Disaster Preparedness & Recovery

Web-Based System Simplifies HAZUS Data Collection

South Carolina Emergency Management Division’s Web-based data management system simplifies the HAZUS updating process and provides redundancy in case of disaster.

 

HAZUS is a standardized methodology and software program developed by the Federal Emergency Management Agency (FEMA) that combines hazard layers with national databases, and applies standardized loss estimation and risk assessment methodology.

Upon deploying HAZUS, the South Carolina Emergency Management Division (SCEMD) experienced problems updating data within HAZUS and is now in the third phase of a project to implement a Web-based system that simplifies the process for inputting data into HAZUS.

HAZUS works with ArcGIS to allow state and local emergency managers model damage to a structure or group of structures caused by an earthquake, flood or hurricane. Those estimates can be used by elected officials to expedite requests for disaster recovery assistance and improve building codes. Emergency managers can use the estimates to preposition resources ahead of a disaster and get an estimate of the damage shortly thereafter.

One of the problems the SCEMD experienced with HAZUS is that it’s difficult to update the data on which estimates are based due to complex connections between the data within HAZUS. To make that easier, John Knight, a retired risk assessment coordinator with the SCEMD, in 2006 persuaded FEMA to fund the development of an application to automate the process. In 2007, South Carolina developed that application into a Web portal.

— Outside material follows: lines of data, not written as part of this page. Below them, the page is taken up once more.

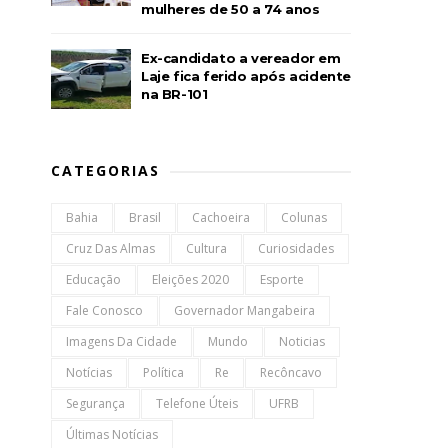
mulheres de 50 a 74 anos
Ex-candidato a vereador em
Laje fica ferido após acidente
na BR-101
CATEGORIAS
Bahia
Brasil
Cachoeira
Colunas
Cruz Das Almas
Cultura
Curiosidades
Educação
Eleições 2020
Esporte
Fale Conosco
Governador Mangabeira
Imagens Da Cidade
Mundo
Noticias
Notícias
Política
Re
Recôncavo
Segurança
Telefone Úteis
UFRB
Últimas Notícias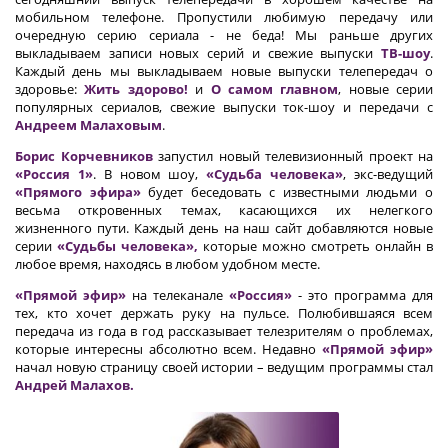
мобильном телефоне. Пропустили любимую передачу или
очередную серию сериала - не беда! Мы раньше других
выкладываем записи новых серий и свежие выпуски
ТВ-шоу
.
Каждый день мы выкладываем новые выпуски телепередач о
здоровье:
Жить здорово!
и
О самом главном
, новые серии
популярных сериалов, свежие выпуски ток-шоу и передачи с
Андреем Малаховым
.
Борис Корчевников
запустил новый телевизионный проект на
«Россия 1»
. В новом шоу,
«Судьба человека»
, экс-ведущий
«Прямого эфира»
будет беседовать с известными людьми о
весьма откровенных темах, касающихся их нелегкого
жизненного пути. Каждый день на наш сайт добавляются новые
серии
«Судьбы человека»,
которые можно смотреть онлайн в
любое время, находясь в любом удобном месте.
«Прямой эфир»
на телеканале
«Россия»
- это программа для
тех, кто хочет держать руку на пульсе. Полюбившаяся всем
передача из года в год рассказывает телезрителям о проблемах,
которые интересны абсолютно всем. Недавно
«Прямой эфир»
начал новую страницу своей истории – ведущим программы стал
Андрей Малахов.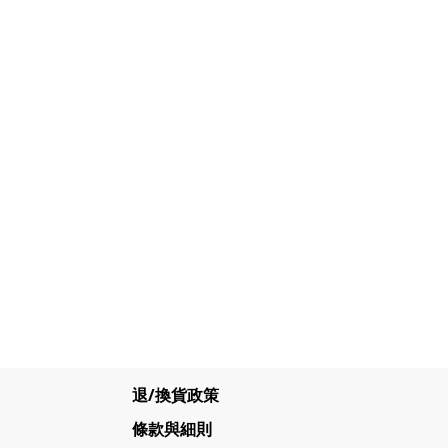
退/換貨政策
條款與細則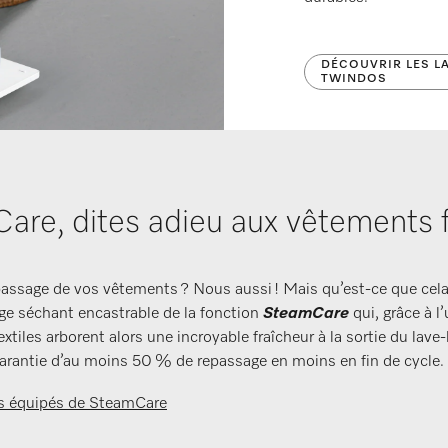
DÉCOUVRIR LES L
TWINDOS
are, dites adieu aux vêtements f
epassage de vos vêtements ? Nous aussi ! Mais qu’est-ce que cel
nge séchant encastrable de la fonction
SteamCare
qui, grâce à l’
tiles arborent alors une incroyable fraîcheur à la sortie du lave-
garantie d’au moins 50 % de repassage en moins en fin de cycle.
és équipés de SteamCare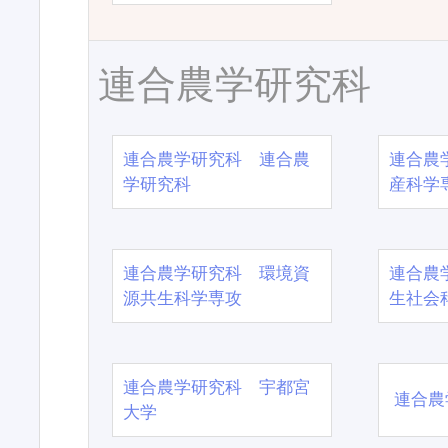
連合農学研究科
連合農学研究科 連合農
連合農
学研究科
産科学
連合農学研究科 環境資
連合農
源共生科学専攻
生社会
連合農学研究科 宇都宮
連合農
大学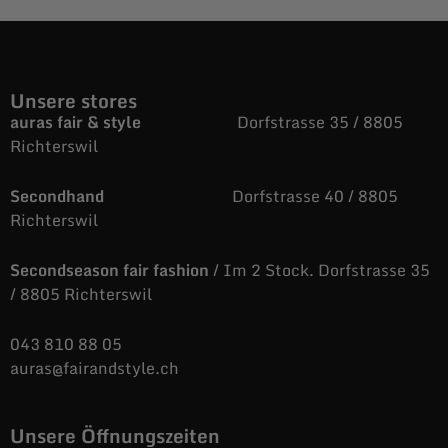
Unsere stores
auras fair & style
Dorfstrasse 35 / 8805
Richterswil
Secondhand
Dorfstrasse 40 / 8805
Richterswil
Secondseason fair fashion
/ Im 2 Stock. Dorfstrasse 35
/ 8805 Richterswil
043 810 88 05
auras@fairandstyle.ch
Unsere Öffnungszeiten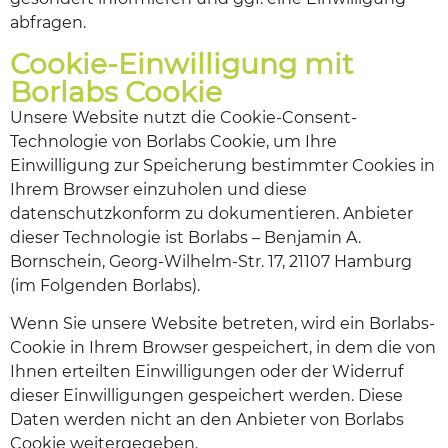
abfragen.
Cookie-Einwilligung mit
Borlabs Cookie
Unsere Website nutzt die Cookie-Consent-
Technologie von Borlabs Cookie, um Ihre
Einwilligung zur Speicherung bestimmter Cookies in
Ihrem Browser einzuholen und diese
datenschutzkonform zu dokumentieren. Anbieter
dieser Technologie ist Borlabs – Benjamin A.
Bornschein, Georg-Wilhelm-Str. 17, 21107 Hamburg
(im Folgenden Borlabs).
Wenn Sie unsere Website betreten, wird ein Borlabs-
Cookie in Ihrem Browser gespeichert, in dem die von
Ihnen erteilten Einwilligungen oder der Widerruf
dieser Einwilligungen gespeichert werden. Diese
Daten werden nicht an den Anbieter von Borlabs
Cookie weitergegeben.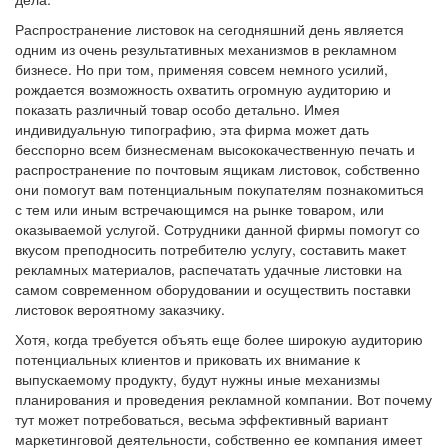
Распространение листовок на сегодняшний день является
одним из очень результативных механизмов в рекламном
бизнесе. Но при том, применяя совсем немного усилий,
рождается возможность охватить огромную аудиторию и
показать различный товар особо детально. Имея
индивидуальную типографию, эта фирма может дать
бесспорно всем бизнесменам высококачественную печать и
распространение по почтовым ящикам листовок, собственно
они помогут вам потенциальным покупателям познакомиться
с тем или иным встречающимся на рынке товаром, или
оказываемой услугой. Сотрудники данной фирмы помогут со
вкусом преподносить потребителю услугу, составить макет
рекламных материалов, распечатать удачные листовки на
самом современном оборудовании и осуществить поставки
листовок вероятному заказчику.
Хотя, когда требуется объять еще более широкую аудиторию
потенциальных клиентов и приковать их внимание к
выпускаемому продукту, будут нужны иные механизмы
планирования и проведения рекламной компании. Вот почему
тут может потребоваться, весьма эффективный вариант
маркетинговой деятельности, собственно ее компания имеет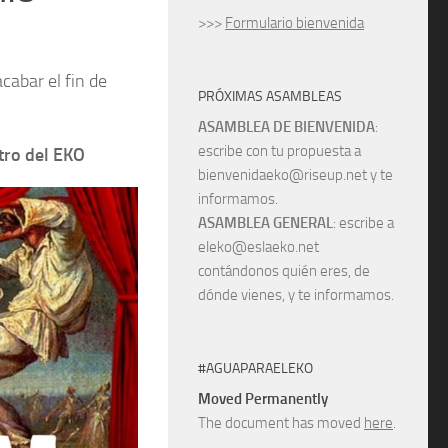
>>>
Formulario bienvenida
cabar el fin de
PRÓXIMAS ASAMBLEAS
ASAMBLEA DE BIENVENIDA
:
escribe con tu propuesta a
tro del EKO
bienvenidaeko@riseup.net y te
informamos.
ASAMBLEA GENERAL
: escribe a
eleko@eslaeko.net
contándonos quién eres, de
dónde vienes, y te informamos.
#AGUAPARAELEKO
Moved Permanently
The document has moved
here
.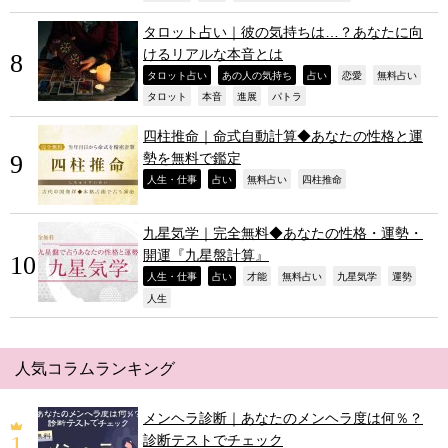
タロット占い｜彼の気持ちは…？あなたに向
けるリアルな本音とは
,
,
,
,
,
タロット占い
あの人の気持ち
占い
恋愛
無料占い
,
,
,
,
タロット
本音
進展
パトラ
四柱推命｜命式自動計算◆あなたの性格と運
勢を無料で鑑定
,
,
,
,
人生・仕事
占い
無料占い
四柱推命
九星気学｜完全無料◆あなたの性格・運勢・
開運『九星盤計算』
,
,
,
,
,
,
人生・仕事
占い
才能
無料占い
九星気学
運勢
,
人生
人気コラムランキング
メンヘラ診断｜あなたのメンヘラ度は何％？
診断テストでチェック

The Comprehensive Data Management System Web Portal is a data-management system that allows the state to request a county’s data, check it for accuracy and completeness and then provide it back to the county via a password-protected Web site. “It allows us to use the most accurate, up-to-date information that the counties will provide us,” said Melissa Berry, a risk assessment coordinator with the SCEMD. “The other benefit is that if a county is willing to upload their data set and a disaster happens and they can no longer run their analysis because they don’t have power at their [emergency operations center] — there’s a flood or they’re busy out in the field — I’ve got their data here and I can run their analysis using their data off site.”

Berry considers that one of the major selling points when she approaches counties about participating in the system.

 

Implementing the Portal

The portal went live in October 2008, and a letter was sent to emergency managers in all 46 counties requesting an update to each county’s five essential facilities (police and fire stations, emergency operations centers, hospitals and schools) in the original HAZUS database by January 2009.

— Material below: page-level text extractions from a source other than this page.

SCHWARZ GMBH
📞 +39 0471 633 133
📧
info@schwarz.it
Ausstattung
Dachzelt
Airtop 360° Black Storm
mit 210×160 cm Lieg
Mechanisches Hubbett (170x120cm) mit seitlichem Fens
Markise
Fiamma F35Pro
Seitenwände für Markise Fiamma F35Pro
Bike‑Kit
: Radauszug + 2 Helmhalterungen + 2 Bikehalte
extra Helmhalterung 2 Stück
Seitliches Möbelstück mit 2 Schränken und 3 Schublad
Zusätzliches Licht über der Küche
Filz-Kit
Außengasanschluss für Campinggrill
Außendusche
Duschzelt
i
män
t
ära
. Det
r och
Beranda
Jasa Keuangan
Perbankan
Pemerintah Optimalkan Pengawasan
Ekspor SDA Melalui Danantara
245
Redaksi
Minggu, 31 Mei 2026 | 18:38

Half of the state’s counties provided updates at that time, which was more than the 15 the state expected would participate.

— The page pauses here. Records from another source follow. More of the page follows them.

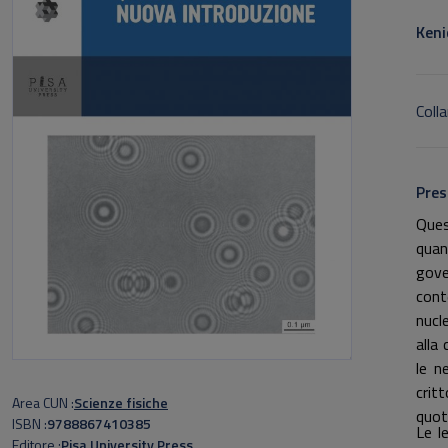
Sott
Keni
Colla
Pres
Ques
quan
gove
cont
nucl
alla
le n
crit
Area CUN
Scienze fisiche
quot
ISBN
9788867410385
Le l
Editore
Pisa University Press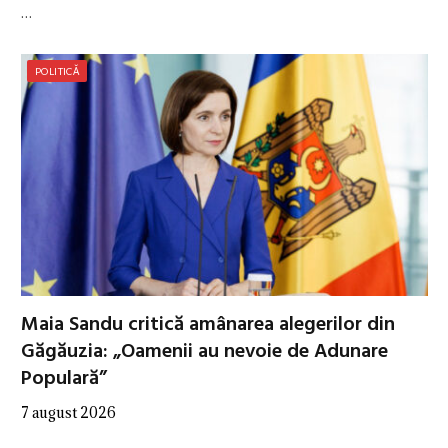
…
POLITICĂ
Maia Sandu critică amânarea alegerilor din
Găgăuzia: „Oamenii au nevoie de Adunare
Populară”
7 august 2026
…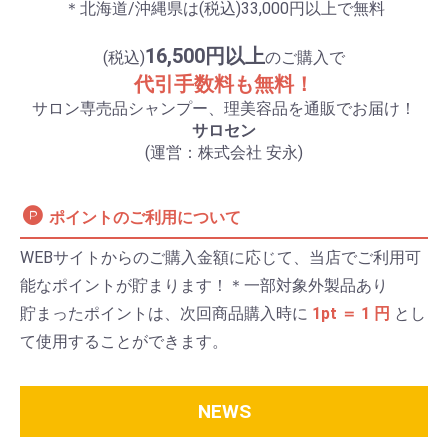
＊北海道/沖縄県は(税込)33,000円以上で無料
16,500円以上
(税込)
のご購入で
代引手数料も無料！
サロン専売品シャンプー、理美容品を通販でお届け！
サロセン
(運営：株式会社 安永)
ポイントのご利用について
WEBサイトからのご購入金額に応じて、当店でご利用可
能なポイントが貯まります！＊一部対象外製品あり
貯まったポイントは、次回商品購入時に
1pt ＝ 1 円
とし
て使用することができます。
NEWS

The SCEMD is about to start its next update of HAZUS data, and the division is considering ways to encourage increased participation. “This year it’s going to be tied to some of our initiatives here at EMD so that there’s more incentive for the counties to participate because of funding opportunities,” Berry said.

Though the comprehensive data management system on which South Carolina’s portal is built is available on FEMA’s Web site, Florida is the only other state that has piloted a similar Web portal.